Selection and Conditions — Year 5 — Year 5 Lesson Plan
National Curriculum: Computing KS2 — design, write and debug programs that accomplish specific goals, decomposing problems into smaller parts; use sequence, selection, and repetition in programs; use logical reasoning to detect and correct errors in algorithms and programs.
Overview
Building on Year 4 experience with simple if/else, pupils explore nested selection and compound conditions using AND, OR, and NOT operators. They design complex decision-making algorithms on paper before implementing them in Scratch, using scenarios where a program must evaluate multiple conditions simultaneously. The unit develops precision in logical thinking and prepares pupils for the complexity of real-world software behaviour.
Learning Objectives
- Explain what a compound condition is and use AND, OR, and NOT to create them.
- Design a nested if/else algorithm on paper before implementing it in Scratch.
- Build a Scratch program that uses nested selection to produce three or more different outcomes.
- Trace through a program containing nested conditions to predict the output for a given input.
Key Vocabulary
Suggested Lesson Structure
True or false sorting activity with compound conditions: 'It is Monday AND it is raining — if today is Tuesday and it is sunny, is this true or false?' Work through four examples covering AND, OR, and NOT. Pupils hold up true/false cards and discuss. Establish that computers make these exact kinds of evaluations millions of times per second.
Display a real-world decision tree for context: a theme park ride that pupils can board only if they are over 1.2 m tall AND under 12 years old. Model translating this into an if/else in Scratch using operator blocks. Then extend: what if there is also a junior version for pupils under 1.0 m? Show how a second if/else is nested inside the else branch to create three outcomes. Work through the algorithm in pseudocode first, then code it in Scratch step by step.
Pupils are given a printed pseudocode algorithm for a weather-advice program: if temperature > 25 AND raining = false, output 'Go to the beach'; else if temperature > 15, output 'Take a jacket'; else output 'Stay inside'. Pupils work in pairs to translate this into a Scratch program using ask/answer blocks for input and say blocks for output. They test three different input combinations and record whether the program produces the expected output.
Pupils design their own nested selection program on a planning sheet (pseudocode and a flowchart with at least three outcomes). A suggested context: a school lunch menu recommender that asks two questions and uses nested if/else to suggest a meal. Pupils who complete the plan begin coding.
Teacher displays a program with a deliberate logic error: AND used where OR was intended, resulting in a condition that can never be true (e.g. score > 10 AND score < 5). Ask: can a score ever be greater than 10 AND less than 5 at the same time? What should the operator be?

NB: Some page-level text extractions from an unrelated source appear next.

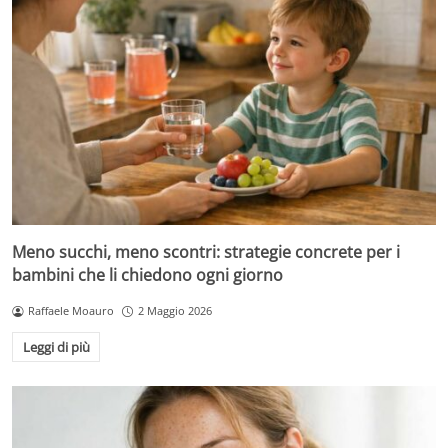
Meno succhi, meno scontri: strategie concrete per i
bambini che li chiedono ogni giorno
Raffaele Moauro
2 Maggio 2026
Leggi di più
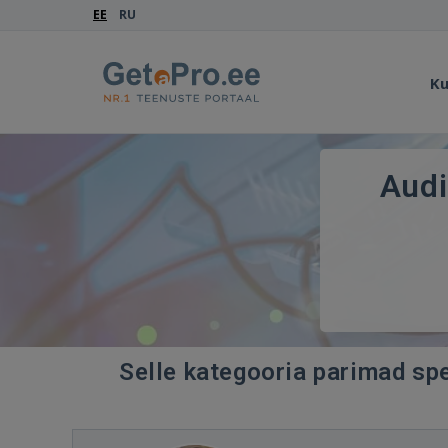
EE
RU
Ku
Audi
Selle kategooria parimad spe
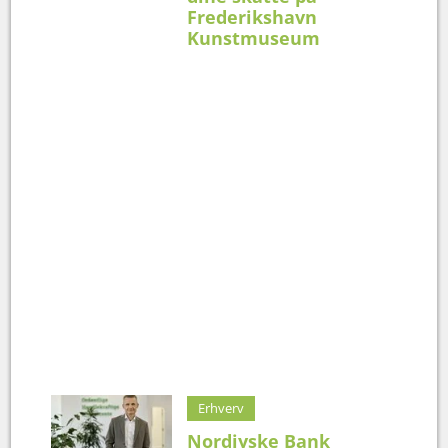
Frederikshavn
Kunstmuseum
Erhverv
Nordjyske Bank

Emphasise: understanding AND/OR is essential because the wrong operator can create a bug that is very hard to spot.
Common Misconceptions
- Pupils frequently confuse AND with OR in natural language: 'I want a burger and chips' is an AND in everyday speech, but in programming it means both must be true simultaneously — use Venn diagrams to illustrate the difference.
- When nesting if/else blocks, pupils sometimes place the second if/else inside the if branch rather than the else branch, producing a different logical structure — trace through the algorithm carefully to find where the nesting should occur.
Prior Knowledge
Pupils should already be able to:
- Experience using simple if/else selection blocks in Scratch from Year 4.
- Ability to use Boolean operators in the context of simple conditions.